Week 6 Lab: Forecasting National Park Visitation

Forecasting is about using patterns in past data to form a transparent, testable prediction about the future. In this lab, you will forecast monthly recreation visits to a U.S. National Park.

Each person will:

Decompose the time series into trend, seasonal, and remainder components using STL.
Forecast the seasonally adjusted series with a simple benchmark method.

This workflow is called forecasting with decomposition and is emphasized in Forecasting: Principles and Practice (3rd ed.) (FPP3) (Hyndman and Athanasopoulos 2018).

STL decomposition overview: https://otexts.com/fpp3/stl.html
Forecasting with decomposition: https://otexts.com/fpp3/forecasting-decomposition.html

Learning Objectives

By the end of the lab, you will be able to:

Convert monthly data into a tsibble (tidy time series)
Use STL decomposition to separate a series into interpretable components
Explain what seasonal adjustment does (and why it can help forecasting)
Build a simple decomposition-based forecast
Evaluate forecast accuracy using a train/test split
Compare forecasts to a strong benchmark (seasonal naive)

Lab Notebook

Open up a word processing document (e.g., Google Doc, Word, or plain text) to serve as your lab notebook. Use this to respond to questions, document decisions, and reflect on the process.
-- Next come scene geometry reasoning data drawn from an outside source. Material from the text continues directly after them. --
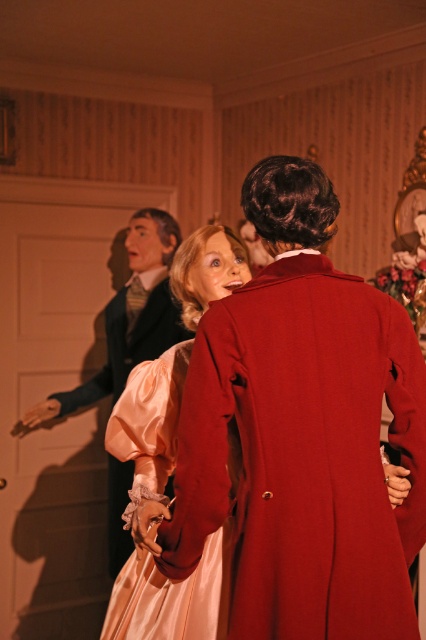 Can you confirm if silky pink dress at center is bigger than matte black coat at left?

Actually, silky pink dress at center might be smaller than matte black coat at left.

Does silky pink dress at center have a greater height compared to matte black coat at left?

In fact, silky pink dress at center may be shorter than matte black coat at left.

Find the location of a particular element. silky pink dress at center is located at coordinates (302, 433).

Is silky pink dress at center shorter than satin pink dress at center?

No.

Find the location of a particular element. The width and height of the screenshot is (426, 640). silky pink dress at center is located at coordinates (302, 433).

Can you confirm if silky peach dress at center is positioned to the right of satin pink dress at center?

Correct, you'll find silky peach dress at center to the right of satin pink dress at center.

Looking at this image, who is more forward, (218, 577) or (154, 349)?

Point (218, 577) is in front.

Measure the distance between point (x=183, y=630) and camera.

Point (x=183, y=630) is 5.30 feet from camera.

This screenshot has width=426, height=640. I want to click on silky peach dress at center, so click(172, 596).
You should also comment your R script thoroughly to explain your code and rationale for each step.

Section 0: Setup

Download data

We will download data on monthly National Park visitation from the Integrated Resource Management Applications (IRMA) Portal

Placeholder for video walkthrough of data download process.

Preliminaries

Create a folder called lab_06.
Create a new R script called lab_06.R in that folder.
Write a brief comment at the top describing the purpose of the script and your name.
Load required libraries at the top:

# install.packages("fpp3")  # only if you don't have it
library(fpp3)              # loads tsibble, feasts, fable, etc.
library(tidyverse)

The fpp3 package loads the toolchain used in the textbook FPP3.
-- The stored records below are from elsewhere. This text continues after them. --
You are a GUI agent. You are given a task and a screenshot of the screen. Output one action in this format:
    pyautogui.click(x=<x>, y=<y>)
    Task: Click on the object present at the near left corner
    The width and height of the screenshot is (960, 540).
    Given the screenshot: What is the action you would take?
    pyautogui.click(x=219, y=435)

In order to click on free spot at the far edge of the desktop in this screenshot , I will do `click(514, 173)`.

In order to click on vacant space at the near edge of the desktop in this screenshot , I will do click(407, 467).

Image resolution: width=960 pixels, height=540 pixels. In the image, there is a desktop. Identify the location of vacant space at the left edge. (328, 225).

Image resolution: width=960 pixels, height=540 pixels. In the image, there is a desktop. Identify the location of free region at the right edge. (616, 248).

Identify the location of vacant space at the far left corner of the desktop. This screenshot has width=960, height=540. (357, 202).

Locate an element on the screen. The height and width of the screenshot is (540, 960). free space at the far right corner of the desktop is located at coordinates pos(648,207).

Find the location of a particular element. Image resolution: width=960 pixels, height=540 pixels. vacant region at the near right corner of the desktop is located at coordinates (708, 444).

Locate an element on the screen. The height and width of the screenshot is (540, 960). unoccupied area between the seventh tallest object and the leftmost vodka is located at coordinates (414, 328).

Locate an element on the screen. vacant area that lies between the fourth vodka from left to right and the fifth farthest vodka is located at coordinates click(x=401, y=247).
Load the Arches monthly visitation data

arches_raw <- read_csv("arches.csv")

glimpse(arches_raw)

The key outcome for this lab is RecreationVisits, monthly recreation visits (this is the standard visitation measure in NPS visitor use stats).

Question 1 (7%): What is the unit of observation in arches_raw? (What does one row represent?) Answer in your notebook.

Section 1: Make a time series object

Time series forecasting requires a clear time index.

Index: time variable (year-month)

First, we need to convert the raw data into a tsibble (tidy time series format). A tsibble is a data frame with special attributes that allow it to be used with time series functions in the fpp3 ecosystem. We will create a new variable for the time index using a function from the tsibble package called yearmonth().

arches <- arches_raw %>%
  mutate(ymonth = make_yearmonth(year=Year,month=Month),
         visits = RecreationVisits) %>%
  select(ymonth, visits) %>% #keep only the time index and the variable we care about
  arrange(ymonth) %>% #ensure data is in chronological order
  as_tsibble(index = ymonth) #convert to tsibble with ymonth as the index

Plot the raw series

We use the function autoplot() from the feasts package to quickly visualize the series. autoplot recognizes the time index and creates a time series plot. Technically, autoplot is a wrapper around ggplot2 that creates a line plot of the specified variable against the time index, which means you can add layers and customize it like any ggplot.

arches %>%
  autoplot(visits)

Question 2 (8%): Describe the visitation series. Do you see:

long-run changes (trend / regime shifts)?
repeated within-year patterns (seasonality)?
unusual spikes (outliers)?

Answer in your notebook.

Section 2: Decomposition with STL

Time series often have multiple patterns at once. Decomposition is a way to separate these patterns into components that are easier to understand and forecast. Decomposition helps you visualize and understand your data, but it can also be used as part of a forecasting workflow (more on that later).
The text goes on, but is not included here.